8 thoughts on “Encouraging my kids to save”

  1. My mother used to purchase savings bonds for her grandchildren, so I used that as a teachable moment.

    Daughter : What are these for?

    Me : This is money that will earn more money to use later for something you want.

    Daughter ; Like for a horse, or a car, or a house?

    Me ; or college or university

    Daughter : what do you mean earn money?

    Me : – Than bank pays you money if you let them hold on to it for you.

    Daughter : Can I give the more money to hold on to, like birthday money?

    Me ; Yep.

    So she did, as an incentive, for every $100 she put in her savings bonds (yes I know, probably a horrible product, but I was a lot dumber then) I matched the money she saved to reinforce the feeling.

    She did this until I gave her more control over her money (see my post on this)

  2. My boys get a modest weekly allowance, and we require that they split it into three (non-equal) parts – giving, saving and spending.
    They choose (with help as wanted) what they’d like to support with their giving. For instance, my ornithologist 9 year old is putting his aside to ‘give to birds’ – probably through sponsoring himself in the Baillie ‘Birdathon’.
    The savings portion can be for a known medium- or long-term goal, or for a future unknown. When it’s large enough it moves into a saving account.
    Spending is for now or soon, and gets used for all sorts of stuff from candy to toys that are broken within 10 minutes to books to birthday presents.
    We find that this approach inculcates the ideas of generosity and deferred spending, while still allowing them to ‘waste money’ – and to learn from that too.

  3. Nerode, splitting the “income” in that way is a really good idea. It’s something that we need to do a better job of in my family.

  4. I like the idea of allowing children to earn money for chores or other type of simple work and then watch them learn how to deal with the money. They may spend it all at first but then realize that holding onto the money and saving it could buy something they really want. Overall it teaches money management and hopefully a little budgeting.

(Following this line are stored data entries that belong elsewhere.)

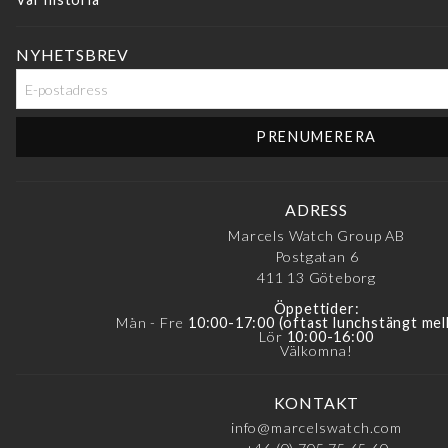
NYHETSBREV
ADRESS
Marcels Watch Group AB
Postgatan 6
411 13
Göteborg
Öppettider:
Mån - Fre
10:00-17:00 (oftast lunchstängt mel
Lör
10:00-16:00
Välkomna!
KONTAKT
info@marcelswatch.com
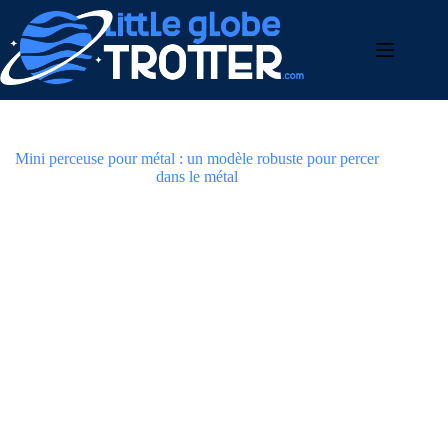
Passer
bento4d
bento4d
bento4d
bento4d
bento4d
bento4d
bento4d
bento4d
bento4d
bento4d
bento4d
bento4d
bento4d
bento4d
bento4d
bento4d
bento4d
bento4d
bento4d
bento4d
toto slot
au
contenu
Mini perceuse pour métal : un modèle robuste pour percer
dans le métal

  5. We have two grown boys (from my husband’s previous marriage) and two younger daughters. We handled allowance and money management the same way for both “sets” of kids, until recently. We have learned that what works for one child may not necessarily work for another. They are all “wired” differently.

    Our oldest son was a saver. He wouldn’t spend a dime for months so that he could buy a fish tank and a turtle (or whatever his goal was at the time), while our other son spent whatever he was given. They were both required to set aside for Tithe and for Savings. But the younger boy would sometimes dip into to those funds to buy a soda at the corner store, or something equally frivolous. We never went beyond the three categories (spending, saving, and giving) with them.

    Now the boys are in their twenties and living on their own. Neither one of them handles money well, although the older one is far better at avoiding debt, and scraping together money when he needs it. The younger son still spends every dime he can get his hands on, and does not pay his obligations.

    What is interesting to me is that we did the same with them as my parents did with me, and I have always been a very careful money manager. The simple strategy works for some, but not for others who approach situations differently.

    So we decided to handle the money training differently with our girls. When they hit high school, their allowance will be increased significantly because they will then be responsible for purchasing their own clothes, shoes, and lunches at school. This requires some budget planning of their own, because choices must be made between wants and needs.

    We think that, by putting more of the responsibility onto their shoulders, they’ll come to understand the repercussions of their choices rather quickly, while still in the safety of living at home.

    All this to say, speaking from some experience, I think it’s better to have the child be increasingly more responsible for specific purchases as they grow older (so they learn to plan and to say ‘no’ to more ‘junk’) rather than to stick with the more general spending-saving-giving scenario beyond a certain age.